4 Arizona hospitals get top ratings in patient survey

Ken Alltucker
USA Today
  • The federal government unveiled a new five-star scale that rates hospitals
  • The scale is based on surveys of patients after they are discharged from the hospital
  • Four of Arizona's 64 hospitals rated five stars. No hospital was rated with one%3B the average was three
Todd Tripoli, a simulation technologist, shows off an Anatomage Table used to teach and plan for patient care at Mayo Clino. The hospital received a five-star rating in a recent survey of patients.

Four Arizona hospitals scored the highest ranking of five stars based on the new, simpler measure of patient satisfaction unveiled last week by the federal Centers for Medicare and Medicaid Services, or CMS.

None of Arizona's 64 hospitals had the lowest rating of one star.

Mayo Clinic Hospital is the only Phoenix hospital that secured a five-star rating. Banner Goldfield Medical Center in Apache Junction and two East Valley specialty hospitals — Chandler's Arizona Orthopedic Surgical Hospital and Mesa's Arizona Spine and Joint Hospital — were the other five-star recipients.

In all, 19 hospitals had two stars, including hospitals in far-flung communities such as Chinle and Tuba City but also in Phoenix. Maricopa Medical Center, the county health districts' hospital, had two stars, as did three of Abrazo Health Care's metro Phoenix hospitals: Maryvale, Paradise Valley and West Valley.

Most Arizona hospitals landed in the two- to four-star range. Three stars was the rating average for all Arizona hospitals mentioned in survey results.

The ratings are based on CMS surveys of patients polled in 11 categories. Patients were asked to address topics such as how well doctors and nurses communicated with them, whether rooms were clean and quiet, how well hospital staff responded to their needs and whether they would recommend the hospital to others.

CMS has surveyed patients for several years, but the five-star scale is intended as a simplified tool for consumers and patients to compare hospitals. The ratings are posted on CMS' Hospital Compare website, which also carries other measures of quality and effectiveness such as death and readmission rates or average emergency-room wait times.

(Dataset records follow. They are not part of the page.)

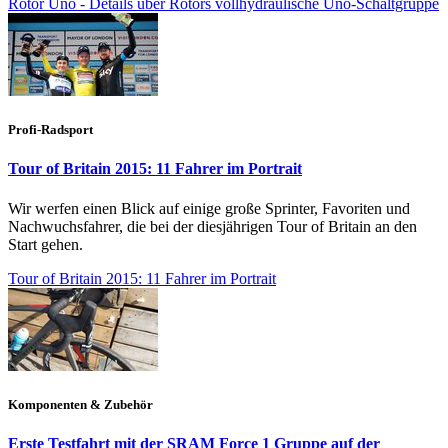
Rotor Uno - Details über Rotors vollhydraulische Uno-Schaltgruppe
Profi-Radsport
Tour of Britain 2015: 11 Fahrer im Portrait
Wir werfen einen Blick auf einige große Sprinter, Favoriten und
Nachwuchsfahrer, die bei der diesjährigen Tour of Britain an den
Start gehen.
Tour of Britain 2015: 11 Fahrer im Portrait
Komponenten & Zubehör
Erste Testfahrt mit der SRAM Force 1 Gruppe auf der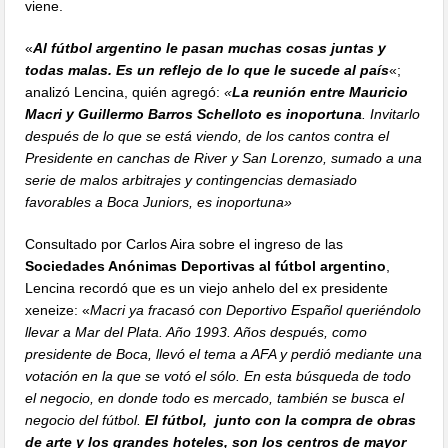
viene.
«
Al fútbol argentino le pasan muchas cosas juntas y
todas malas. Es un reflejo de lo que le sucede al país
«;
analizó Lencina, quién agregó:
«
La reunión entre Mauricio
Macri y Guillermo Barros Schelloto es inoportuna
. Invitarlo
después de lo que se está viendo, de los cantos contra el
Presidente en canchas de River y San Lorenzo, sumado a una
serie de malos arbitrajes y contingencias demasiado
favorables a Boca Juniors, es inoportuna»
Consultado por Carlos Aira sobre el ingreso de las
Sociedades Anónimas Deportivas al fútbol argentino
,
Lencina recordó que es un viejo anhelo del ex presidente
xeneize: «
Macri ya fracasó con Deportivo Español queriéndolo
llevar a Mar del Plata. Año 1993. Años después, como
presidente de Boca, llevó el tema a AFA y perdió mediante una
votación en la que se votó el sólo. En esta búsqueda de todo
el negocio, en donde todo es mercado, también se busca el
negocio del fútbol.
El fútbol, junto con la compra de obras
de arte y los grandes hoteles, son los centros de mayor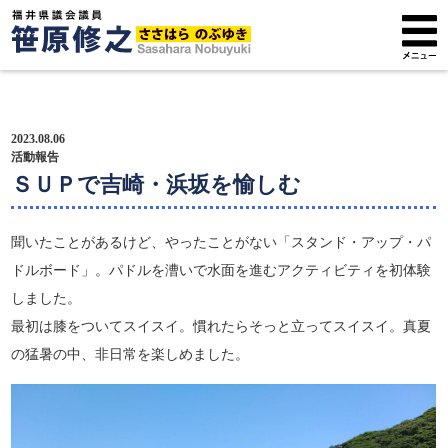
トップページ
2023.08.06
プロフィール
活動報告
ＳＵＰで吉崎・浜坂を愉しむ
政策方針
聞いたことがあるけど、やったことがない「スタンド・アップ・パ
活動報告
ドルボード」。パドルを漕いで水面を進むアクティビティを初体験
しました。
広報紙
最初は膝をついてスイスイ。慣れたらそっと立ってスイスイ。真夏
サポーター募集
の猛暑の中、非日常を楽しめました。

Valley hospitals say the five-star scale may give consumers an incomplete snapshot of a hospital's operations because it does not track quality and outcomes. Even CMS acknowledges it does not give patients a complete picture, adding that other measures not included in the star ratings, like timeliness or outcomes, may be important.

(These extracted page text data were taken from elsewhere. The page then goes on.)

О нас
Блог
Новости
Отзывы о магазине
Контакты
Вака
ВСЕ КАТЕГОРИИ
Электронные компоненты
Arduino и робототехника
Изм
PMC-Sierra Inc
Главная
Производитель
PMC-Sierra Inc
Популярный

Nevertheless, hospitals say the star ratings, which will be updated every three months, are an important measure of how consumers perceive the quality of their experience. And hospitals must woo consumers whose insurance plans increasingly limit which hospitals people can access at lower, in-network rates.

"Most patients don't have the data or technical skills to judge quality and safety, so they fall back on service," said Dr. Wyatt Decker, CEO of Mayo Clinic in Arizona. "If the service is good, they equate that to good care."

Though much of Mayo Clinic's focus is on quality and how well a patient fares, Decker said the hospital has paid attention to things like how courteous doctors, nurses and other employees can be and whether the hospital is clean and appealing. Mayo hired an executive who oversees such patient experiences and also contracts with a vendor who surveys Mayo patients.

Banner Health, the state's largest hospital system, had six hospitals rated four stars and four hospitals with a three-star rating, including a teaching hospital, Good Samaritan, which has been renamed Banner-University Medical Center Phoenix.

Banner's three lowest-scoring, two-star hospitals all were purchased over the past year. Those are Banner Casa Grande Medical Center, and Tucson's Banner-University Medical Center South and Banner-University Medical Center Tucson.

Becky Kuhn, Banner's executive vice president of community delivery, said Banner has trained staff and made other changes since acquiring the Casa Grande hospital in June. It also expects to make similar changes at the Tucson hospitals.

Kuhn said that Banner has its own set of internal measures that it strives to meet, so it does not prioritize any publicly available grading system.

There is a dizzying array of ratings systems, all using their own methods of evaluating hospitals and doctors. U.S. News & World Report, Consumer Reports, the Leapfrog Group, ZocDoc, HealthGrades and others all promote their own methodologies and collectively report, at times, conflicting results.

For example, Banner-University Medical Center Tucson scored two stars and Banner-University Medical Center Phoenix had three stars, but both were named to the Becker's Hospital Review list of the 100 Great Hospitals in America. Scottsdale Shea also made Becker's list.

"We enjoy and appreciate when outside groups recognize us, but we always start with our own data and identify where we need to focus our attention," Kuhn said.

Decker said that it is difficult to keep all of the ratings straight. Some ratings groups even charge hospitals if they seek to promote their score.

With such a confusing and conflicting number of rating systems, Decker said consumers face a difficult task in choosing reliable options.

"We get awards from rating systems that I didn't even know existed," Decker said.

Kaiser Health News contributed to this article.